With races for U.S. Senate and governor still undecided, the state’s latest recount only adds to its reputation for bungling elections. To much of the world, vote-counting confusion is as authentically Florida as jam-packed theme parks, alligators on golf courses and the ubiquity of Pitbull (the Miami rapper, not the dog).
Florida’s history of election woes dates back to 2000, when it took more than five weeks for the state to declare George W. Bush the victor over Vice President Al Gore by 537 votes, thus giving Bush the presidency. Back then, punch-card ballots were punch lines. Photos of election workers using magnifying glasses to search for hanging chads and pregnant chads symbolized the painstaking process.
There are no chads this year, but there are plenty of cracks about flashbacks to the Bush-Gore contest. And, just as in 2000, the Republican candidates in the contested races have declared themselves winners and asked for the recount to stop.

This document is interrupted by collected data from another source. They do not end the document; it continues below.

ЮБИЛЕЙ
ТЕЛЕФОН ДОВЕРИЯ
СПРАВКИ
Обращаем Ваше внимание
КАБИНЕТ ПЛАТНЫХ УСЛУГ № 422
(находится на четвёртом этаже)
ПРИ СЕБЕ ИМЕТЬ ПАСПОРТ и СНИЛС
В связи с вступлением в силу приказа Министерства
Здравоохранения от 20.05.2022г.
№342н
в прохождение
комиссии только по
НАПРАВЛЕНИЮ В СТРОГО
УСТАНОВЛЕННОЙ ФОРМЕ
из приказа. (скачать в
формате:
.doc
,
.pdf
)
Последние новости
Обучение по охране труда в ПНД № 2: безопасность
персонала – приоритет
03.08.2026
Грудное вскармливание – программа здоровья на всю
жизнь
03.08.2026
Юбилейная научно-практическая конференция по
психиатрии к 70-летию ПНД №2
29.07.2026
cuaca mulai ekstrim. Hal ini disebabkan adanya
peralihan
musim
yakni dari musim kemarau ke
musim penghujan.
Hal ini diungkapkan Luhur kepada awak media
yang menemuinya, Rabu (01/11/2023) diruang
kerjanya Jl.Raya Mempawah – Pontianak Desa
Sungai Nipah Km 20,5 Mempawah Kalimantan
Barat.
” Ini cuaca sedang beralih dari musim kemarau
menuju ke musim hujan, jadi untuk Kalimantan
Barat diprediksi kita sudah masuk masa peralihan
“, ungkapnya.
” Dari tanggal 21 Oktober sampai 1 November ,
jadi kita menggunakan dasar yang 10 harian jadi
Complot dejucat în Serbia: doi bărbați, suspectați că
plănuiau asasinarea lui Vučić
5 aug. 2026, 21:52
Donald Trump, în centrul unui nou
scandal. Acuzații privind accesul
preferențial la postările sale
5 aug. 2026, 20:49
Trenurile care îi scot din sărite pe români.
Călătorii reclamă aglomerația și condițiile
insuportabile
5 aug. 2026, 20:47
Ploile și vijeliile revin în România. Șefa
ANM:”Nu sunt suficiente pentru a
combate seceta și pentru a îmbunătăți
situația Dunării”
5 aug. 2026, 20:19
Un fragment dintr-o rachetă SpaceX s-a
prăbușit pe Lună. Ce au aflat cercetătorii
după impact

Add to this a litany of other voting problems: Palm Beach County’s machines went on the fritz during the recount due to age and overwork. The electricity went out in Hillsborough County during a machine recount and resulted in an 846-vote deficit. Broward County missed the state deadline to turn in recount results by two minutes.
Those glitches led U.S. District Judge Mark Walker to ask why state officials have repeatedly failed to anticipate problems in elections.
“We have been the laughingstock of the world, election after election, and we chose not to fix this,” he said. Walker is presiding over one of several election-related lawsuits that have been filed since Nov. 6.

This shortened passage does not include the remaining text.